:: Listed records ::
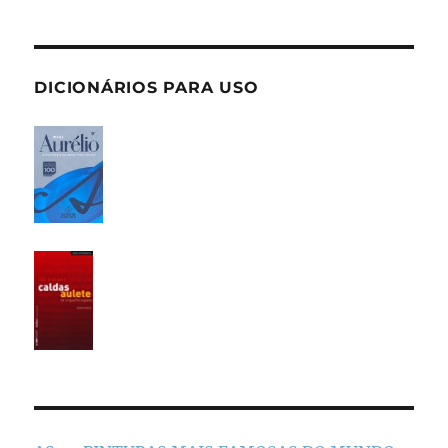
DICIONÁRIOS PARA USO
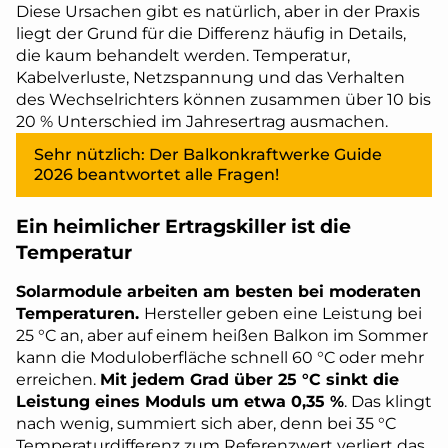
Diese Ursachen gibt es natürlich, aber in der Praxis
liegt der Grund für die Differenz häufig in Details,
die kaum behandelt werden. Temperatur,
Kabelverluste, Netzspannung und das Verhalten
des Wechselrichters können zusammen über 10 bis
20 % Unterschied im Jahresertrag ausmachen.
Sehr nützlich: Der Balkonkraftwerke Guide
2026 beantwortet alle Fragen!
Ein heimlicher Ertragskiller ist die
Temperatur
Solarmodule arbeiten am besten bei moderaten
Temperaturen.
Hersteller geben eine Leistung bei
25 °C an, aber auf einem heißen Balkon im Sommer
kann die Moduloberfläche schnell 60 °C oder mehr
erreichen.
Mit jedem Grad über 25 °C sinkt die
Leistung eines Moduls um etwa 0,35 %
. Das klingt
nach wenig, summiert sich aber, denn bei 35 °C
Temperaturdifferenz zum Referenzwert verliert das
:::
> _About this exercise_
All lines from the one that holds "Solarmodule arbeiten am besten bei moderaten" through the end of the records are to be returned exactly, including both boundary lines, and no others.

> _Problem solution_
Solarmodule arbeiten am besten bei moderaten
Temperaturen.
Hersteller geben eine Leistung bei
25 °C an, aber auf einem heißen Balkon im Sommer
kann die Moduloberfläche schnell 60 °C oder mehr
erreichen.
Mit jedem Grad über 25 °C sinkt die
Leistung eines Moduls um etwa 0,35 %
. Das klingt
nach wenig, summiert sich aber, denn bei 35 °C
Temperaturdifferenz zum Referenzwert verliert das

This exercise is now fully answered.